Die aktuellen Zahlen enthalten aber Nachmeldungen - am Montag hatten nämlich manche Bundesländer ihre Daten nur unvollständig oder gar nicht übermittelt. Das RKI schreibt dazu in seinem Lagebericht vom Montagabend: "Aus Rheinland-Pfalz wurden gestern keine Daten übermittelt. Aus Bayern und dem Saarland wurden Daten übermittelt, allerdings sind die Daten nicht vollständig am RKI eingegangen."

So waren am Montag nur 7141 Corona-Neuinfektionen gemeldet worden. Außerdem wurden am ersten Tag der Woche 214 neue Todesfälle innerhalb von 24 Stunden verzeichnet. Zusammen mit den ohnehin geringeren Meldezahlen an Wochenenden spiegeln diese Zahlen also nur bedingt das aktuelle Infektionsgeschehen wider.

Vor genau einer Woche, am Dienstag, 12. Januar, hatte das RKI 12.802 Neuinfektionen und 891 neue Todesfälle binnen 24 Stunden verzeichnet. Der Höchststand von 1244 neuen Todesfällen war am Donnerstag erreicht worden.
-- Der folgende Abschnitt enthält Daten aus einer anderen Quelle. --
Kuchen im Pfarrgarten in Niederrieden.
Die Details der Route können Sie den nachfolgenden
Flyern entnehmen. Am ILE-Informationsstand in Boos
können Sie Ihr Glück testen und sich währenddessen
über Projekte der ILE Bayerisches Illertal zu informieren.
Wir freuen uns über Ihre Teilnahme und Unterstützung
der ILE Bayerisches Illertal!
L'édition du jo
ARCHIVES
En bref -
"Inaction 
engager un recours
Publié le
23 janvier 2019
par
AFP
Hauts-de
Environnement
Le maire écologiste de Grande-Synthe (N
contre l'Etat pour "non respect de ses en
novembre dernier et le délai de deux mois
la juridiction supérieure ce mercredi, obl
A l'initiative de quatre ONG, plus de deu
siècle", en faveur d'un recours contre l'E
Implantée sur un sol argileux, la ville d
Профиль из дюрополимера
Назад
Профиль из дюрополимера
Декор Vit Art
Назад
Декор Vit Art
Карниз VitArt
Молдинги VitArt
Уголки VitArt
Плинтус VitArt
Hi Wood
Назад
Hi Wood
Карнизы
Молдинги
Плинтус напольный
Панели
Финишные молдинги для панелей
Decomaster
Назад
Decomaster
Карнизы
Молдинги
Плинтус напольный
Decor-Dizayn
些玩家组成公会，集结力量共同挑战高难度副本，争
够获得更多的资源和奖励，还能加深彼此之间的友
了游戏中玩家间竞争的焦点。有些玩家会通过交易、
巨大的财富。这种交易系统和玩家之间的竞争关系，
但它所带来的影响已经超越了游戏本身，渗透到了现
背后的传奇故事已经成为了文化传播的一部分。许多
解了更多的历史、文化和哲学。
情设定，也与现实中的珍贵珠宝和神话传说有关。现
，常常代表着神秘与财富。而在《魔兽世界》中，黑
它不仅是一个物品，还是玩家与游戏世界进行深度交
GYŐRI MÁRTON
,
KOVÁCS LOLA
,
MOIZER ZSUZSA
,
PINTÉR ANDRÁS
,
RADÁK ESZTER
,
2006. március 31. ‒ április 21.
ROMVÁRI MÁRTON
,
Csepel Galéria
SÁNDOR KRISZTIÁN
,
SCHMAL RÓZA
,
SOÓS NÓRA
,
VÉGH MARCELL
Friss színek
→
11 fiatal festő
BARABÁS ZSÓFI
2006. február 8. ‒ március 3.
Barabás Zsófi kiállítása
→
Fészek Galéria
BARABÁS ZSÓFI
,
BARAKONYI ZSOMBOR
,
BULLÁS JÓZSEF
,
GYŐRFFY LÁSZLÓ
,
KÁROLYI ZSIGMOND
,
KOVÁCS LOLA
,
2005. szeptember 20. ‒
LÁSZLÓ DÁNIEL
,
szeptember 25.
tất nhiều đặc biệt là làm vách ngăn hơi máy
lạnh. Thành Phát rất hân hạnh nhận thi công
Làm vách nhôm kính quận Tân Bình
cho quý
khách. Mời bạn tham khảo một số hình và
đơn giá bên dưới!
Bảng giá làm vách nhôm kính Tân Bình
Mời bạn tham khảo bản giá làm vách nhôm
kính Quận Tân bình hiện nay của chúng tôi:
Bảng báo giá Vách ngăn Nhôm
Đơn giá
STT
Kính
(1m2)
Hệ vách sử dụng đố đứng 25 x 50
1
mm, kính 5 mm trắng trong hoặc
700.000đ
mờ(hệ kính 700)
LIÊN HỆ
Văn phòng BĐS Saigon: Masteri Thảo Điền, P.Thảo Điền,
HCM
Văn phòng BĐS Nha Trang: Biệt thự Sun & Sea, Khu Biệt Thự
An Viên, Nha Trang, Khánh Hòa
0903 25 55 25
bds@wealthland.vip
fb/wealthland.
Über 2 Millionen Infizierte

Die Zahl der binnen sieben Tagen gemeldeten Neuinfektionen pro 100.000 Einwohner (Sieben-Tage-Inzidenz) liegt laut RKI am Dienstagmorgen bei 131,5. Ihr bisheriger Höchststand war am 22. Dezember mit 197,6 erreicht worden. Die Zahl schwankte danach und sinkt seit einigen Tagen wieder. Die Unterschiede zwischen den Bundesländern sind jedoch aktuell enorm: Die höchsten Inzidenzen haben Thüringen mit 256,3 und Sachsen mit 225,7. Den niedrigsten Wert hat Bremen mit 83,2.

Der bundesweite Sieben-Tage-R-Wert lag laut RKI-Lagebericht vom Montagabend bei 0,89 (Vortag: 0,93). Das bedeutet, dass 100 Infizierte rechnerisch 89 weitere Menschen anstecken. Der Wert bildet jeweils das Infektionsgeschehen vor 8 bis 16 Tagen ab. Liegt er für längere Zeit unter 1, flaut das Infektionsgeschehen ab.
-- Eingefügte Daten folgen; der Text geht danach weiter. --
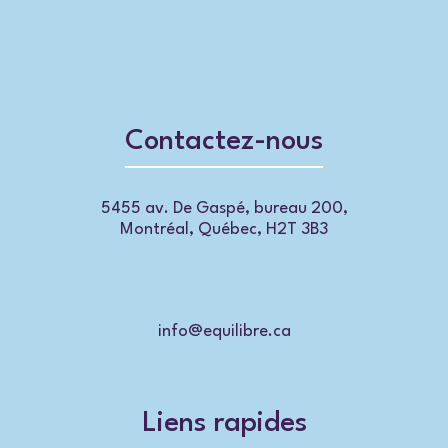
Contactez-nous
5455 av. De Gaspé, bureau 200,
Montréal, Québec, H2T 3B3
info@equilibre.ca
Liens rapides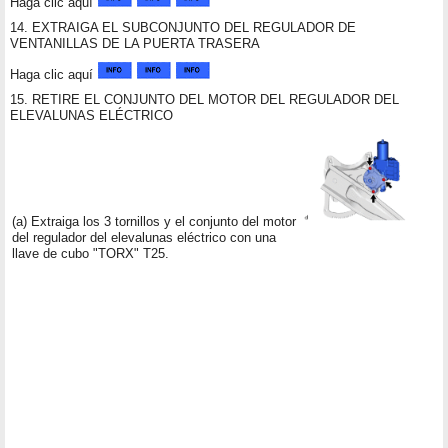
Haga clic aquí
14. EXTRAIGA EL SUBCONJUNTO DEL REGULADOR DE
VENTANILLAS DE LA PUERTA TRASERA
Haga clic aquí
15. RETIRE EL CONJUNTO DEL MOTOR DEL REGULADOR DEL
ELEVALUNAS ELÉCTRICO
(a) Extraiga los 3 tornillos y el conjunto del motor
del regulador del elevalunas eléctrico con una
llave de cubo "TORX" T25.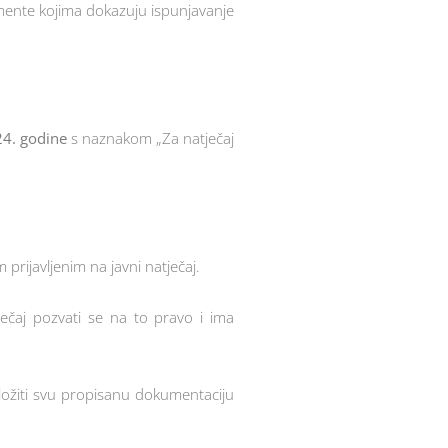
umente kojima dokazuju ispunjavanje
24. godine
s naznakom „Za natječaj
prijavljenim na javni natječaj.
ječaj pozvati se na to pravo i ima
ložiti svu propisanu dokumentaciju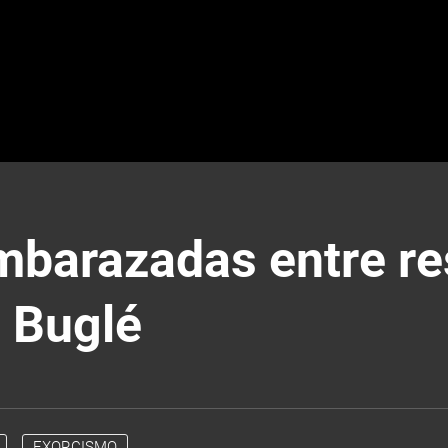
mbarazadas entre re
e Buglé
EXORCISMO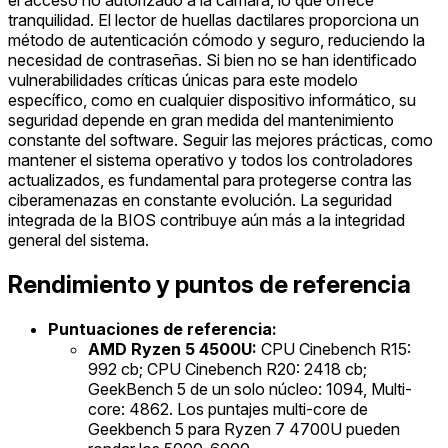
tranquilidad. El lector de huellas dactilares proporciona un
método de autenticación cómodo y seguro, reduciendo la
necesidad de contraseñas. Si bien no se han identificado
vulnerabilidades críticas únicas para este modelo
específico, como en cualquier dispositivo informático, su
seguridad depende en gran medida del mantenimiento
constante del software. Seguir las mejores prácticas, como
mantener el sistema operativo y todos los controladores
actualizados, es fundamental para protegerse contra las
ciberamenazas en constante evolución. La seguridad
integrada de la BIOS contribuye aún más a la integridad
general del sistema.
Rendimiento y puntos de referencia
Puntuaciones de referencia:
AMD Ryzen 5 4500U:
CPU Cinebench R15:
992 cb; CPU Cinebench R20: 2418 cb;
GeekBench 5 de un solo núcleo: 1094, Multi-
core: 4862. Los puntajes multi-core de
Geekbench 5 para Ryzen 7 4700U pueden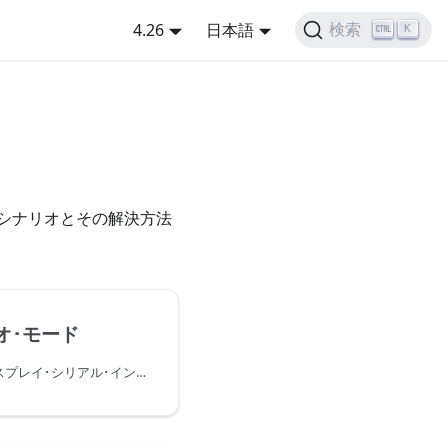
4.26
日本語
検索
K
シナリオとその解決方法
デオ･モード
このシナリオでは、ディスプレイ･シリアル･インタフェース（DSI）を搭載したディスプレイを使用する場合に、ビデオ･モードのSTM32 DSIHOSTとTouchGFX Generatorを設定する方法について説明します。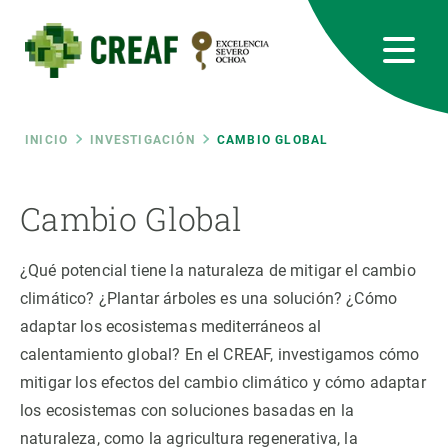
Pasar
al
contenido
principal
CREAF
EN
CA
ES
Bluesky
Instagram
Linkedin
Twitter
Youtube
RRSS
Ruta
INICIO
INVESTIGACIÓN
CAMBIO GLOBAL
Featured
INTRANET
de
Cambio Global
responsive
navegación
¿Qué potencial tiene la naturaleza de mitigar el cambio
Responsive
climático? ¿Plantar árboles es una solución? ¿Cómo
SOBRE NOSOTROS
adaptar los ecosistemas mediterráneos al
menu
INVESTIGACIÓN
calentamiento global? En el CREAF, investigamos cómo
mitigar los efectos del cambio climático y cómo adaptar
CIENCIA EN ACCIÓN
los ecosistemas con soluciones basadas en la
naturaleza, como la agricultura regenerativa, la
ÚNETE A NOSOTROS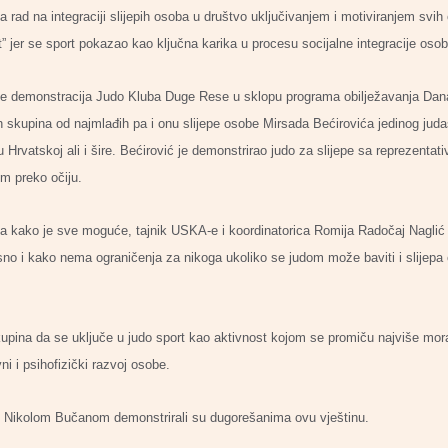
a rad na integraciji slijepih osoba u društvo uključivanjem i motiviranjem svih
 jer se sport pokazao kao ključna karika u procesu socijalne integracije osob
 demonstracija Judo Kluba Duge Rese u sklopu programa obilježavanja Dana 
ih skupina od najmlađih pa i onu slijepe osobe Mirsada Bećirovića jedinog jud
u Hrvatskoj ali i šire. Bećirović je demonstrirao judo za slijepe sa reprezent
m preko očiju.
 kako je sve moguće, tajnik USKA-e i koordinatorica Romija Radočaj Naglić pr
sno i kako nema ograničenja za nikoga ukoliko se judom može baviti i slijepa o
ina da se uključe u judo sport kao aktivnost kojom se promiču najviše moraln
ni i psihofizički razvoj osobe.
eni Nikolom Bučanom demonstrirali su dugorešanima ovu vještinu.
Das RKI zählt seit Beginn der Pandemie 2.052.028 nachgewiesene Infektionen mit Sars-CoV-2 in Deutschland. Die tatsächliche Gesamtzahl dürfte noch deutlich höher liegen, da viele Infektionen nicht erkannt werden. Die Gesamtzahl der Menschen, die an oder unter Beteiligung einer nachgewiesenen Infektion mit Sars-CoV-2 gestorben sind, stieg auf 47.622. Laut RKI sind etwa 1.716.200 Menschen bereits genesen.

Hinweis: Die Zahlen des RKI weichen in der Regel leicht von jenen Falldaten ab, die ntv.de täglich am Abend meldet. Das ntv.de-Datenteam greift direkt auf die Meldezahlen aus den Bundesländern zu, wie sie von den Ministerien und Behörden vor Ort veröffentlicht werden. Das RKI hingegen ist an die gesetzlich vorgeschriebenen Meldewege gebunden, was zu einem zeitlichen Verzug führen kann.
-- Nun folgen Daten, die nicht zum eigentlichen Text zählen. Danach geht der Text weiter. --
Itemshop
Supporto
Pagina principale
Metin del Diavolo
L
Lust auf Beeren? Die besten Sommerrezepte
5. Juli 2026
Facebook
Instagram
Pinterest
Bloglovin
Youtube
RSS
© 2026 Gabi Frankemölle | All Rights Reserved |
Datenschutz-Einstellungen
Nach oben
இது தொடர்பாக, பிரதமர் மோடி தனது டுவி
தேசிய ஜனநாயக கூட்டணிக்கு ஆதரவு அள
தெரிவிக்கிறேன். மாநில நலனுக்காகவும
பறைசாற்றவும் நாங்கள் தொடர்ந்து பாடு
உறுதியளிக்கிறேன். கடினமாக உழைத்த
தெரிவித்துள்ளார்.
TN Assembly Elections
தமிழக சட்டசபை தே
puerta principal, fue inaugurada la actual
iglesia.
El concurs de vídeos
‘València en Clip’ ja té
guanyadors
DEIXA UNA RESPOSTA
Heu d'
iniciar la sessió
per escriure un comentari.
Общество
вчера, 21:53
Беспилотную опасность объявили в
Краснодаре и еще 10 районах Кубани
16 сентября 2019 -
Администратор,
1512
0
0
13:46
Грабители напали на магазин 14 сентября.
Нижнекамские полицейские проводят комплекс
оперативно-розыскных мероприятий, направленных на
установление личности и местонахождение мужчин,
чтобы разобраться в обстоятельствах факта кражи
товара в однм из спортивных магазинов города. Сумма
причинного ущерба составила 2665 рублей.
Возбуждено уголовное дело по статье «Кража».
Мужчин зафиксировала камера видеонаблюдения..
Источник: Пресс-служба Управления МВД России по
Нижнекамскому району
Zudem bilden die jeweiligen Tageswerte unterschiedliche Erfassungszeiträume ab: Die ntv-Auswertung sammelt die jeweils bis zum Abend veröffentlichten Länderangaben und errechnet daraus einen täglichen Stand der gemeldeten Fallzahlen, der in der Regel ab 20.00 Uhr veröffentlicht wird. Das Erfassungssystem des RKI dagegen berücksichtigt eingehende Meldungen bis Mitternacht, wobei der aktuelle Datenstand dann am nachfolgenden Morgen bekannt gegeben wird.